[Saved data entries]

|---|

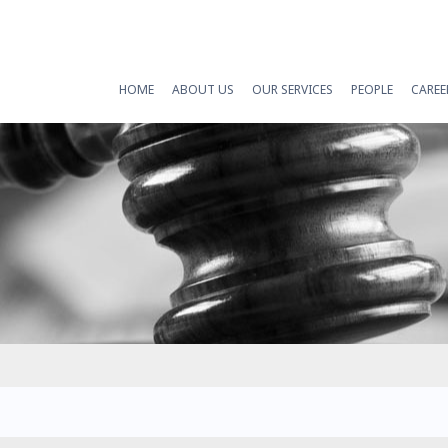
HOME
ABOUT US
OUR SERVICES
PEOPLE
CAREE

|---|

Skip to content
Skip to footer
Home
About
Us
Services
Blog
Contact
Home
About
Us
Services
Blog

|---|

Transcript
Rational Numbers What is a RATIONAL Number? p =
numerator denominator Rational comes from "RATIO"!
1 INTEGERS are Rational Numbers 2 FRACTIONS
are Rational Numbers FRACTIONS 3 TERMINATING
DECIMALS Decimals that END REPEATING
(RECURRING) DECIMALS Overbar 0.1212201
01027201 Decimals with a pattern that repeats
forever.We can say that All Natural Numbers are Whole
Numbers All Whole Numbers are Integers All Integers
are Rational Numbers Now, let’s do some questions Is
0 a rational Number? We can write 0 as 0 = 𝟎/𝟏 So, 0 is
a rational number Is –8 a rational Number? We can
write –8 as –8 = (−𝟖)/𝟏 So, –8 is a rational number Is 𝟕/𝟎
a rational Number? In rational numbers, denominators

|---|

- _Task statement_
Here the output must be the lines above from the line with "01027201 Decimals with a pattern that repeats" to the line with "a rational Number? In", both included, duplicated word for word and nothing else.

- _Reply_
01027201 Decimals with a pattern that repeats
forever.We can say that All Natural Numbers are Whole
Numbers All Whole Numbers are Integers All Integers
are Rational Numbers Now, let’s do some questions Is
0 a rational Number? We can write 0 as 0 = 𝟎/𝟏 So, 0 is
a rational number Is –8 a rational Number? We can
write –8 as –8 = (−𝟖)/𝟏 So, –8 is a rational number Is 𝟕/𝟎
a rational Number? In rational numbers, denominators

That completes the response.